Plus âgé des fils, Guillaume Aigret décida de tenter sa chance ailleurs. Ayant entendu par des marchands (mercatores) de passage qu'il se trouvait des terres en friche (terra inculta) à coloniser plus loin en Saintonge (Xanctonge), en Périgord (Periguors) ou même en Gascogne (Vasconie), il prit la route un beau matin avec un des rustici de la borderie et furent bientôt rejoints à Tonnay (Tauniacum) par un vilain (villanus) qui se joignit à eux. Ils voyagèrent ensemble quelques mois, alternant les menus travaux journaliers en chemin, et leur pas les menèrent à un beau jour à Cachepur.
Là, on leur confirma que des tenures (tenura) étaient proposées un peu partout sous formes d'essarts (exartos, arbergamenta) à coloniser, mais que les plus intéressantes se trouvaient pour le moment être celles situées dans les bois (boscos) de Combabreuilh (Comba brolium), dans un fief (feù) forestier tenu par Ernauton que l'on disait cousin et l'un des principaux vassaux (fidelites, homines) du seigneur de Cachepur. Chaque mas (mansus) était en effet concédé avec des avantages sur les coutumes (consuetudines), notamment sur l'agrier (agreria) qui n'était dû qu'au dixième de la part de fruits.
La chose était tentante pour Guillaume Aigret aussi ne s'occupa-t-il pas de son compagnon tauniacais qui disait se souvenir avoir vu quelque part un des hommes du viguiers (vicarius)... Il y avait plutôt fort à faire pour défricher et aménager l'essart (artigua) qu'ils avaient acquis en pariage (pareatgium) pour quelques sous avant que ne survienne la mauvaise saison, qu'on disait plus froide par ici.
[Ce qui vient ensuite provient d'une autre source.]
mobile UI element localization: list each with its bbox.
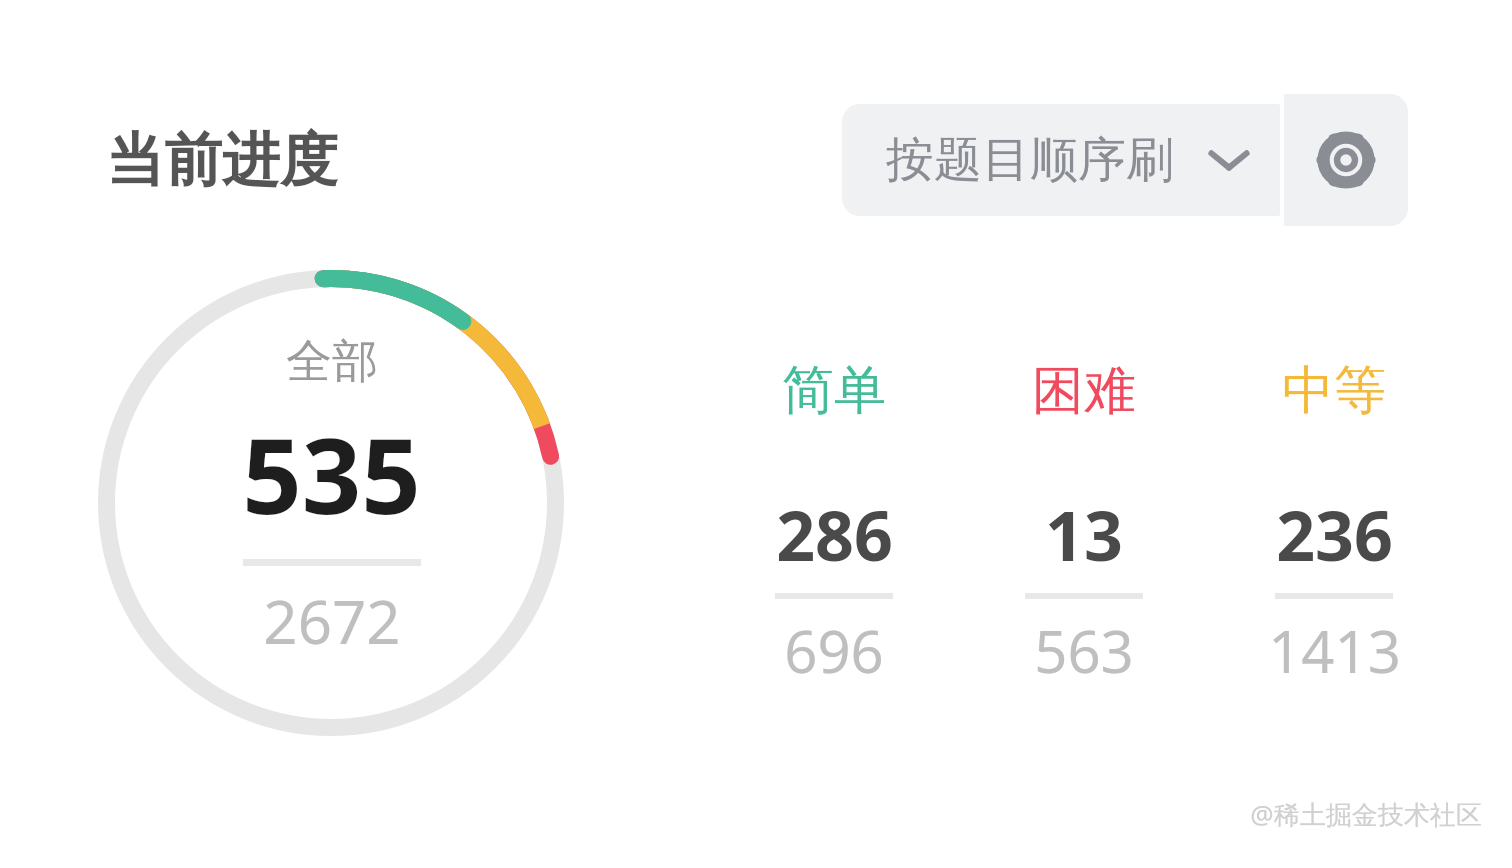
staticText: 简单: [782, 358, 886, 424]
staticText: 按题目顺序刷: [886, 130, 1174, 190]
staticText: 2672: [263, 580, 401, 662]
button[interactable]: 困难: [984, 358, 1184, 690]
staticText: 535: [242, 403, 421, 545]
staticText: 全部: [286, 333, 378, 391]
staticText: 563: [1034, 611, 1134, 690]
staticText: @稀土掘金技术社区: [1250, 796, 1482, 832]
button[interactable]: Settings: [1284, 94, 1408, 226]
staticText: 13: [1045, 488, 1123, 581]
staticText: 1413: [1268, 611, 1401, 690]
staticText: 中等: [1282, 358, 1386, 424]
button[interactable]: 按题目顺序刷: [842, 104, 1280, 216]
staticText: 困难: [1032, 358, 1136, 424]
button[interactable]: 中等: [1234, 358, 1434, 690]
staticText: 286: [776, 488, 893, 581]
staticText: 当前进度: [106, 124, 338, 197]
staticText: 236: [1276, 488, 1393, 581]
button[interactable]: 简单: [734, 358, 934, 690]
staticText: 696: [784, 611, 884, 690]
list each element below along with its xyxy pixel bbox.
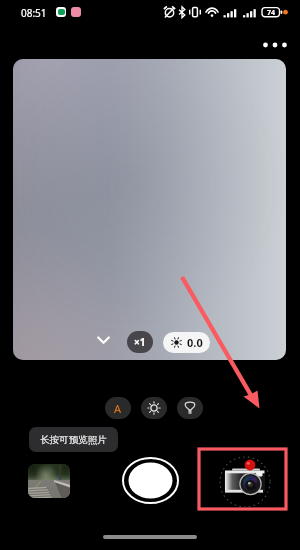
button[interactable]: Take photo	[122, 457, 179, 504]
button[interactable]: More options	[258, 35, 292, 55]
button[interactable]: Switch camera	[199, 449, 286, 509]
button[interactable]: Flash	[177, 397, 203, 419]
staticText: 0.0	[187, 335, 203, 350]
button[interactable]: Gallery	[28, 464, 70, 498]
button[interactable]: Brightness	[141, 397, 167, 419]
staticText: 长按可预览照片	[40, 434, 107, 446]
staticText: 74	[267, 8, 276, 17]
button[interactable]: 0.0	[163, 332, 210, 353]
button[interactable]: ×1	[127, 331, 153, 353]
button[interactable]: Expand zoom options	[90, 329, 116, 351]
button[interactable]: 长按可预览照片	[29, 427, 118, 452]
staticText: 08:51	[21, 6, 47, 20]
staticText: ×1	[134, 335, 146, 349]
staticText: A	[114, 401, 122, 416]
button[interactable]: Auto flash	[105, 397, 131, 419]
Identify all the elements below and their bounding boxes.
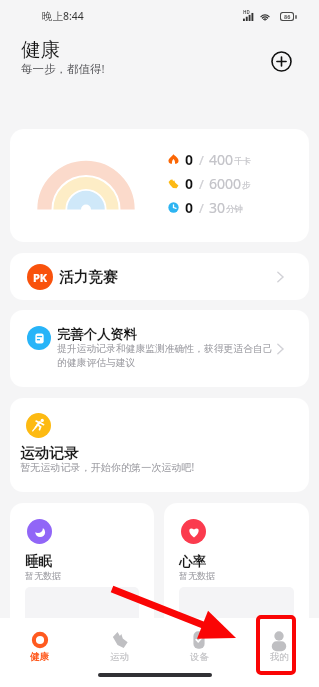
staticText: 分钟: [226, 204, 243, 215]
staticText: 健康: [21, 37, 60, 62]
staticText: 运动: [110, 651, 129, 663]
button[interactable]: PK: [10, 253, 309, 300]
staticText: 活力竞赛: [59, 268, 118, 287]
staticText: 步: [242, 180, 251, 191]
button[interactable]: 设备: [159, 618, 239, 687]
staticText: 暂无数据: [179, 570, 215, 581]
button[interactable]: 心率: [164, 503, 309, 638]
staticText: 我的: [270, 651, 289, 663]
staticText: 0: [185, 198, 194, 217]
staticText: /: [199, 199, 204, 217]
staticText: /: [199, 175, 204, 193]
staticText: 400: [209, 150, 234, 169]
staticText: 0: [185, 174, 194, 193]
button[interactable]: Add: [268, 48, 294, 74]
staticText: 暂无运动记录，开始你的第一次运动吧!: [20, 460, 195, 474]
staticText: 完善个人资料: [57, 326, 137, 343]
staticText: 暂无数据: [25, 570, 61, 581]
staticText: 6000: [209, 174, 242, 193]
staticText: 运动记录: [20, 444, 79, 462]
staticText: 每一步，都值得!: [21, 61, 105, 77]
staticText: HD: [243, 9, 250, 15]
button[interactable]: 健康: [0, 618, 79, 687]
staticText: /: [199, 151, 204, 169]
staticText: 0: [185, 150, 194, 169]
staticText: 心率: [179, 553, 206, 570]
staticText: 提升运动记录和健康监测准确性，获得更适合自己 的健康评估与建议: [57, 343, 273, 369]
staticText: PK: [33, 270, 48, 285]
button[interactable]: 运动: [79, 618, 159, 687]
staticText: 86: [284, 13, 291, 20]
button[interactable]: 我的: [239, 618, 319, 687]
button[interactable]: 运动记录: [10, 398, 309, 492]
staticText: 30: [209, 198, 226, 217]
staticText: 睡眠: [25, 553, 52, 570]
staticText: 健康: [30, 651, 49, 663]
button[interactable]: 完善个人资料: [10, 310, 309, 387]
staticText: 设备: [190, 651, 209, 663]
staticText: 晚上8:44: [42, 9, 84, 23]
staticText: 千卡: [234, 156, 251, 167]
button[interactable]: 睡眠: [10, 503, 154, 638]
button[interactable]: 0: [10, 129, 309, 242]
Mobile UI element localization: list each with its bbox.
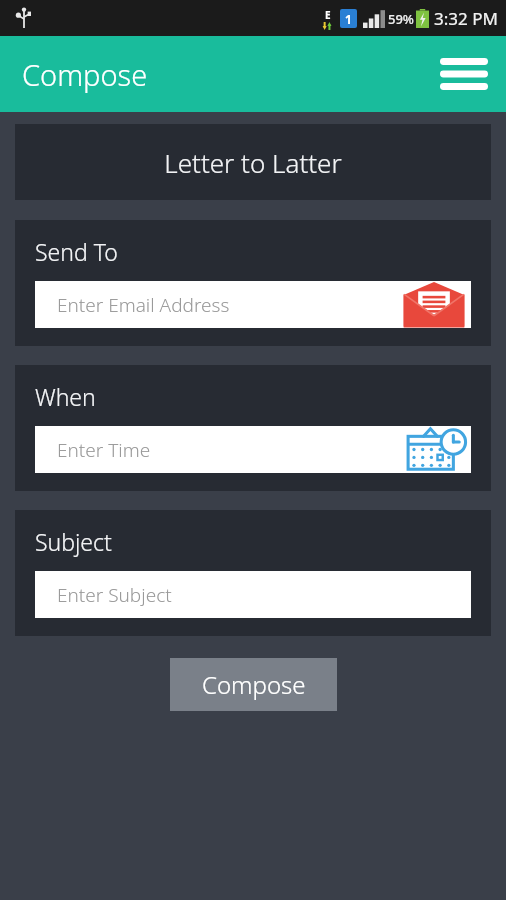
staticText: Compose	[202, 668, 306, 701]
button[interactable]: Enter Email Address	[35, 281, 471, 328]
staticText: Compose	[22, 55, 148, 94]
staticText: Enter Time	[57, 437, 151, 463]
staticText: 59%	[388, 10, 414, 28]
button[interactable]: Letter to Latter	[15, 124, 491, 200]
staticText: 3:32 PM	[434, 7, 498, 30]
button[interactable]: Send To	[15, 220, 491, 346]
staticText: Subject	[35, 526, 112, 557]
button[interactable]: When	[15, 365, 491, 491]
button[interactable]: Menu	[436, 51, 492, 97]
button[interactable]: Enter Subject	[35, 571, 471, 618]
button[interactable]: Compose	[170, 658, 337, 711]
button[interactable]: Subject	[15, 510, 491, 636]
staticText: 1	[345, 11, 352, 27]
staticText: Send To	[35, 236, 118, 267]
button[interactable]: Enter Time	[35, 426, 471, 473]
staticText: Enter Subject	[57, 582, 172, 608]
other: Pick time	[405, 426, 467, 473]
staticText: Letter to Latter	[164, 145, 342, 180]
staticText: Enter Email Address	[57, 292, 230, 318]
staticText: When	[35, 381, 96, 412]
other: Email	[401, 281, 467, 328]
staticText: E	[325, 8, 331, 22]
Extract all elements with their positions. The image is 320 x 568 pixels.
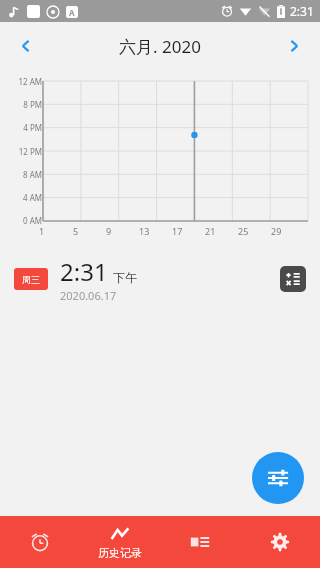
staticText: 17 — [172, 225, 183, 237]
staticText: 21 — [205, 225, 216, 237]
button[interactable]: Next month — [276, 28, 312, 64]
staticText: 13 — [139, 225, 150, 237]
button[interactable]: Settings tune — [252, 452, 304, 504]
staticText: 周三 — [22, 274, 40, 285]
staticText: 1 — [39, 225, 45, 237]
button[interactable]: Settings — [240, 516, 320, 568]
staticText: 29 — [271, 225, 282, 237]
staticText: 4 AM — [22, 192, 42, 203]
staticText: A — [69, 7, 75, 18]
staticText: 8 AM — [22, 169, 42, 180]
button[interactable]: 周三 — [0, 248, 320, 310]
button[interactable]: Alarm — [0, 516, 80, 568]
staticText: 六月. 2020 — [119, 35, 201, 58]
button[interactable]: Records — [160, 516, 240, 568]
staticText: 历史记录 — [98, 546, 142, 560]
staticText: 12 AM — [18, 76, 42, 87]
staticText: 8 PM — [23, 99, 42, 110]
staticText: 4 PM — [23, 122, 42, 133]
staticText: 0 AM — [22, 215, 42, 226]
staticText: 5 — [73, 225, 79, 237]
staticText: 下午 — [113, 270, 137, 285]
staticText: 2:31 — [290, 3, 314, 19]
staticText: 12 PM — [18, 146, 42, 157]
staticText: 2:31 — [60, 255, 108, 288]
staticText: 25 — [238, 225, 249, 237]
button[interactable]: 历史记录 — [80, 516, 160, 568]
button[interactable]: Previous month — [8, 28, 44, 64]
staticText: 9 — [106, 225, 112, 237]
button[interactable]: Calculate — [280, 266, 306, 292]
staticText: 2020.06.17 — [60, 288, 117, 303]
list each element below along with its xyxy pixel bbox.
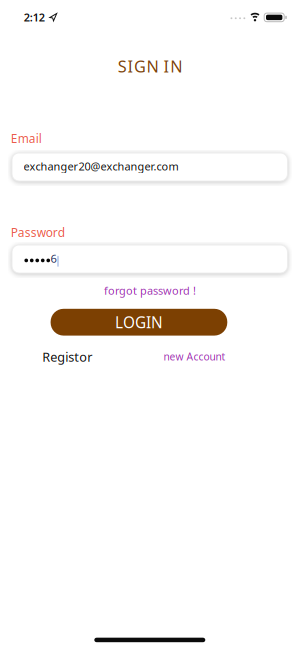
staticText: new Account bbox=[163, 350, 225, 364]
button[interactable]: Password bbox=[12, 245, 288, 273]
staticText: SIGN IN bbox=[118, 55, 182, 77]
button[interactable]: new Account bbox=[163, 350, 225, 364]
staticText: Password bbox=[11, 224, 65, 241]
staticText: Email bbox=[11, 130, 42, 146]
staticText: LOGIN bbox=[115, 312, 163, 333]
staticText: forgot password ! bbox=[104, 283, 196, 298]
button[interactable]: LOGIN bbox=[51, 309, 227, 336]
staticText: exchanger20@exchanger.com bbox=[24, 159, 178, 174]
button[interactable]: forgot password ! bbox=[104, 283, 196, 298]
staticText: 2:12 bbox=[24, 10, 45, 25]
button[interactable]: Email bbox=[12, 153, 288, 181]
staticText: 6 bbox=[51, 251, 57, 266]
staticText: Registor bbox=[42, 348, 92, 366]
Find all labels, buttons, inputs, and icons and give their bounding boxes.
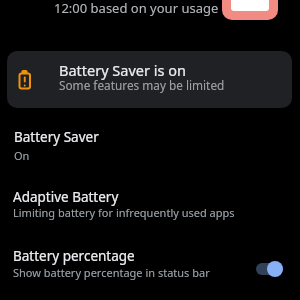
button[interactable]: Battery Saver <box>0 122 300 172</box>
staticText: 12:00 based on your usage <box>54 0 219 17</box>
staticText: Battery Saver <box>14 128 99 146</box>
staticText: Show battery percentage in status bar <box>13 265 210 280</box>
button[interactable]: Battery Saver is on <box>7 51 292 108</box>
staticText: Battery percentage <box>13 247 135 265</box>
staticText: Adaptive Battery <box>13 188 119 206</box>
staticText: Limiting battery for infrequently used a… <box>13 205 235 220</box>
staticText: On <box>14 148 30 163</box>
button[interactable]: Battery percentage <box>0 241 300 293</box>
button[interactable]: Adaptive Battery <box>0 182 300 232</box>
button[interactable] <box>267 261 283 277</box>
staticText: Some features may be limited <box>59 77 225 93</box>
staticText: Battery Saver is on <box>59 60 186 80</box>
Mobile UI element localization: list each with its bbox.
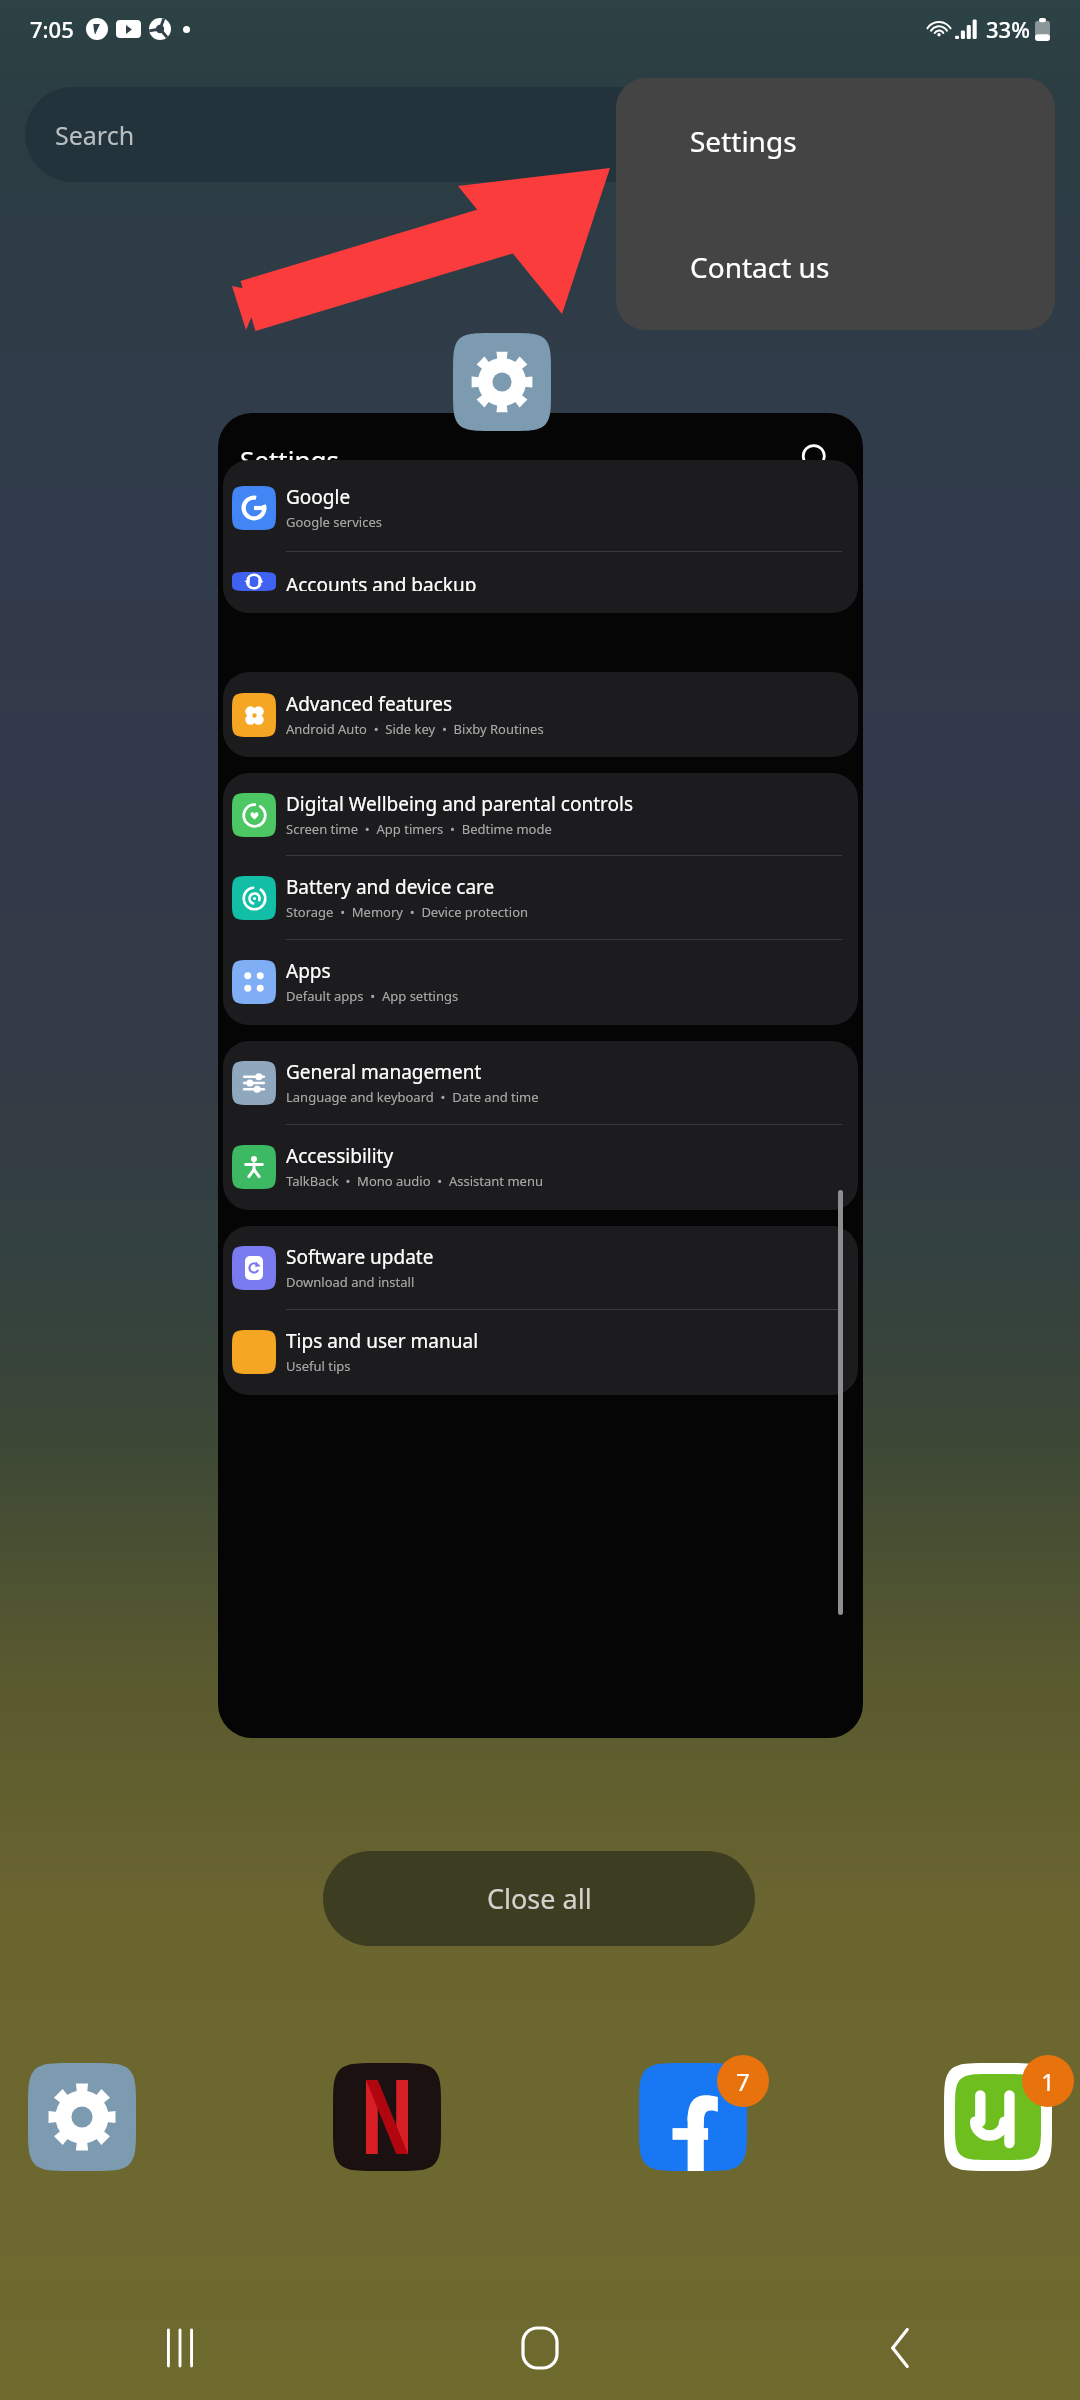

Cependant, les jours qui suivirent apportèrent un grand remue-ménage auquel Guillaume Aigret ne comprit rien.
Un viguier (vicarius) et ses servientes leur tombèrent dessus, les rossèrent et accusèrent de meurtre le vilain tauniacais qui les accompagnait, en leur extorquant au passage six deniers (.VI. deneros) à chacun en guise de caution.


Guillaume Aigret et son comparse furent relâchés et la caution confisquée. Le vilain quant à lui, fut jugé... et pendu.
Ils avaient reçu de nombreux avantages pour leur colonie (colonia), mais cette mésaventure les avait quelque peu effrayés et laissés sans le sou.
Paysans (agricolae), ils se savaient ici tout aussi vulnérables qu'ils ne l'étaient en Aunis (Alniense).

Ayant appris peu de temps après son arrivée que la châtellenie de Cachepur vivait une situation de crise et que les milites castri en place s'attachaient à exiger la corvée de militare servicium pour assurer la défense des frontières, Guillaume Aigret décida alors de suivre une autre voie.


Il céda en bail à fief son casal (casalus) à son pariarius et bénéficia ainsi d'une petite rente qui lui permit de s'équiper et de se faire engager comme custos parmi les clientes d'Ernauton.








Solide gaillard malgré une enfance souffreteuse qui lui avait valu son surnom d'Aigret (acer), il devint un des servientes de la tour de Combabreuihl, et parvint rapidement à gagner la confiance de son châtelain qui lui confia la dîmerie (decimarium) sur la paroisse (parrochia) de Combabreuilh, lui en cédant un quart pour celles concernant les agneaux, la laine et les porcs.



Fort de ce bénéfice de serjenterie (benefizium per serjentiam), Guillaume Aigret prit de l'importance comme dîmier (decimus, decimarius) et se mit alors à courtiser Aélis, la fille d'un des cabaliarii de la familia d'Ernauton dans l'espoir d'un avantageux mesmariage.